Per ora le inchieste sulle digital tax in Brasile, Repubblica Ceca, Ue e Indonesia sono chiuse senza ulteriori procedimenti. A meno che non adottino una loro digital tax: allora il Rappresentante per il commercio Usa potrebbe decidere di riaprire il dossier e valutare le sanzioni.

Un monito per l’Unione europea

Il messaggio è chiaro: gli Stati Uniti sono disposti a una modifica della tassazione sui servizi digitali ma solo se viene elaborata e approvata a livello globale. L’Europa è invece ancora aperta a una soluzione “interna” se l’accordo Ocse tarda: la scorsa settimana la Commissione affari economici e monetari dell’Europarlamento ha approvato una risoluzione che chiede di aggiornare con urgenza la normativa fiscale internazionale ma, se i negoziati internazionali falliranno, indica che l’Ue dovrebbe perseguire l’obiettivo sa sola.

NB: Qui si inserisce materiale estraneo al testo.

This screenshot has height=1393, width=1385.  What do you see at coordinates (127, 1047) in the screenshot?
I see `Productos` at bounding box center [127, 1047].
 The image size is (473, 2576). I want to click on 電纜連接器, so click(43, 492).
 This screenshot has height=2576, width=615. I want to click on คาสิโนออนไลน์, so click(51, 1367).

Uno dei rapporteur, il ceco Martin Hlaváček (Renew), ha detto che l’Europarlamento vuole garantire che le aziende digitali che hanno grandi volumi di affari in Europa paghino la loro “giusta quota di contributi alle nostre finanze pubbliche, indipendentemente dalla presenza di una sede fisica. In mancanza di un accordo in seno all’Ocse con i nostri partner esterni entro luglio del 2021, il Parlamento europeo si assicurerà che la Commissione presenti la nostra soluzione europea senza più ritardi”.